# [Task prompt]
Should the entries contain pictures, leave them out and return exactly the lines from the first through the line holding "mi megmutatjuk az ujjainkkal, ő pedig".

# [Supplied entries]
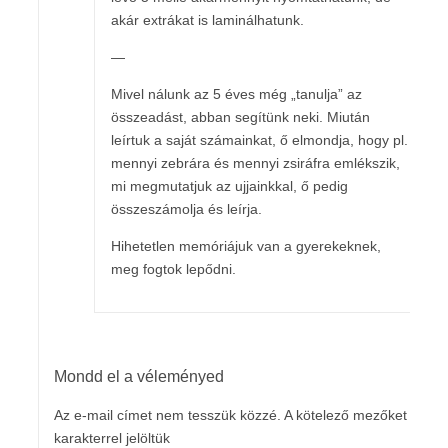
akár extrákat is laminálhatunk.
—
Mivel nálunk az 5 éves még „tanulja” az
összeadást, abban segítünk neki. Miután
leírtuk a saját számainkat, ő elmondja, hogy pl.
mennyi zebrára és mennyi zsiráfra emlékszik,
mi megmutatjuk az ujjainkkal, ő pedig
összeszámolja és leírja.
Hihetetlen memóriájuk van a gyerekeknek,
meg fogtok lepődni.
Mondd el a véleményed
Az e-mail címet nem tesszük közzé.
A kötelező mezőket
*
karakterrel jelöltük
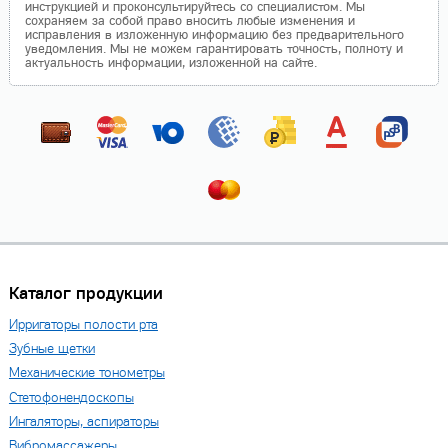
инструкцией и проконсультируйтесь со специалистом. Мы
сохраняем за собой право вносить любые изменения и
исправления в изложенную информацию без предварительного
уведомления. Мы не можем гарантировать точность, полноту и
актуальность информации, изложенной на сайте.
Каталог продукции
Ирригаторы полости рта
Зубные щетки
Механические тонометры
Стетофонендоскопы
Ингаляторы, аспираторы
Вибромассажеры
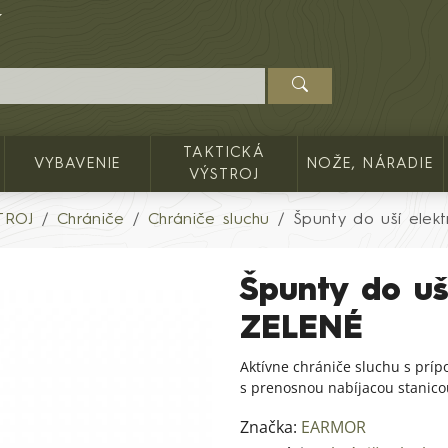
TAKTICKÁ
VYBAVENIE
NOŽE, NÁRADIE
VÝSTROJ
TROJ
Chrániče
Chrániče sluchu
Špunty do uší elek
Špunty do uš
ZELENÉ
Aktívne chrániče sluchu s prí
s prenosnou nabíjacou stanic
Značka:
EARMOR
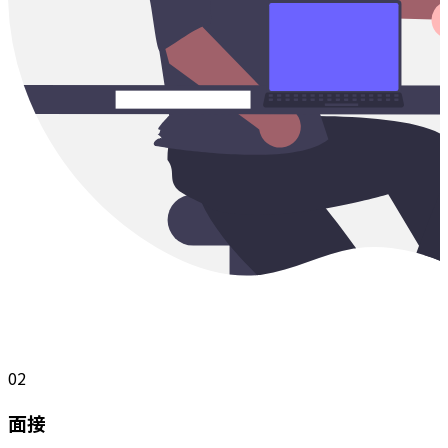
02
面接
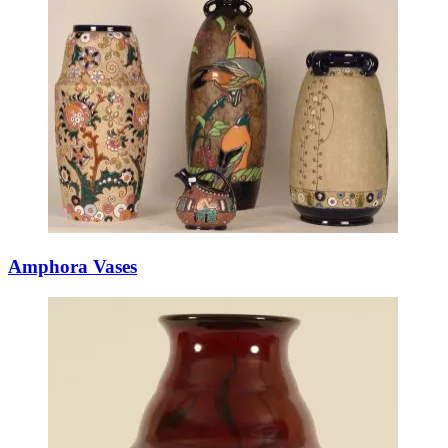
Amphora Vases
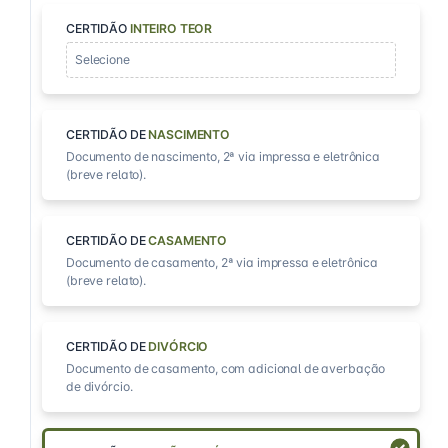
CERTIDÃO
INTEIRO TEOR
Selecione
CERTIDÃO DE
NASCIMENTO
Documento de nascimento, 2ª via impressa e eletrônica
(breve relato).
CERTIDÃO DE
CASAMENTO
Documento de casamento, 2ª via impressa e eletrônica
(breve relato).
CERTIDÃO DE
DIVÓRCIO
Documento de casamento, com adicional de averbação
de divórcio.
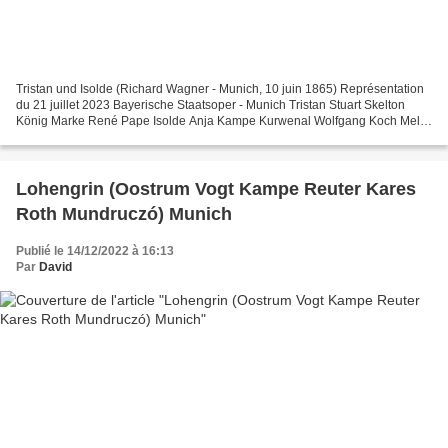
Tristan und Isolde (Richard Wagner - Munich, 10 juin 1865) Représentation
du 21 juillet 2023 Bayerische Staatsoper - Munich Tristan Stuart Skelton
König Marke René Pape Isolde Anja Kampe Kurwenal Wolfgang Koch Melot
Sean Michael Plumb Brangäne Jamie Barton...
Lohengrin (Oostrum Vogt Kampe Reuter Kares
Roth Mundruczó) Munich
Publié le 14/12/2022 à 16:13
Par
David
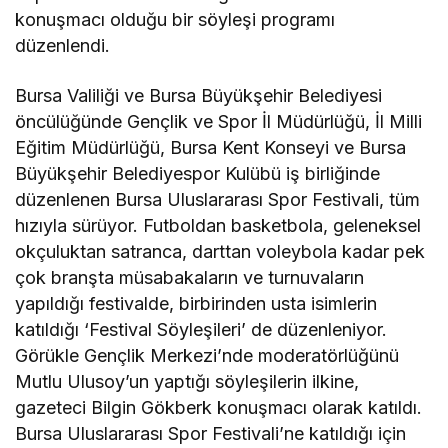
konuşmacı olduğu bir söyleşi programı
düzenlendi.
Bursa Valiliği ve Bursa Büyükşehir Belediyesi
öncülüğünde Gençlik ve Spor İl Müdürlüğü, İl Milli
Eğitim Müdürlüğü, Bursa Kent Konseyi ve Bursa
Büyükşehir Belediyespor Kulübü iş birliğinde
düzenlenen Bursa Uluslararası Spor Festivali, tüm
hızıyla sürüyor. Futboldan basketbola, geleneksel
okçuluktan satranca, darttan voleybola kadar pek
çok branşta müsabakaların ve turnuvaların
yapıldığı festivalde, birbirinden usta isimlerin
katıldığı ‘Festival Söyleşileri’ de düzenleniyor.
Görükle Gençlik Merkezi’nde moderatörlüğünü
Mutlu Ulusoy’un yaptığı söyleşilerin ilkine,
gazeteci Bilgin Gökberk konuşmacı olarak katıldı.
Bursa Uluslararası Spor Festivali’ne katıldığı için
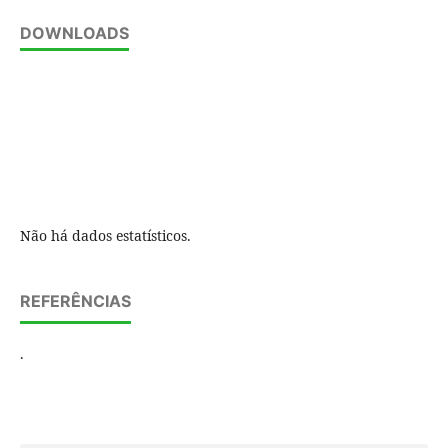
DOWNLOADS
Não há dados estatísticos.
REFERÊNCIAS
.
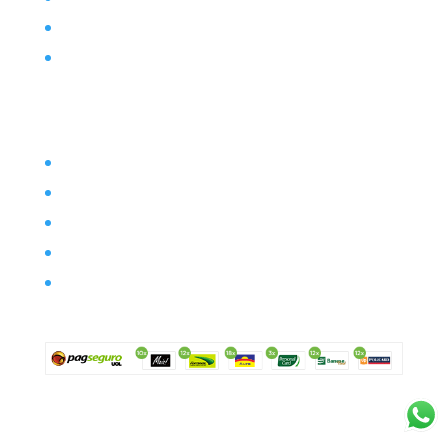
Posts
Contato
Filosofia
Envio
Segurança
Política de troca
Política de privacidade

# [Exercise output]
akár extrákat is laminálhatunk.
—
Mivel nálunk az 5 éves még „tanulja” az
összeadást, abban segítünk neki. Miután
leírtuk a saját számainkat, ő elmondja, hogy pl.
mennyi zebrára és mennyi zsiráfra emlékszik,
mi megmutatjuk az ujjainkkal, ő pedig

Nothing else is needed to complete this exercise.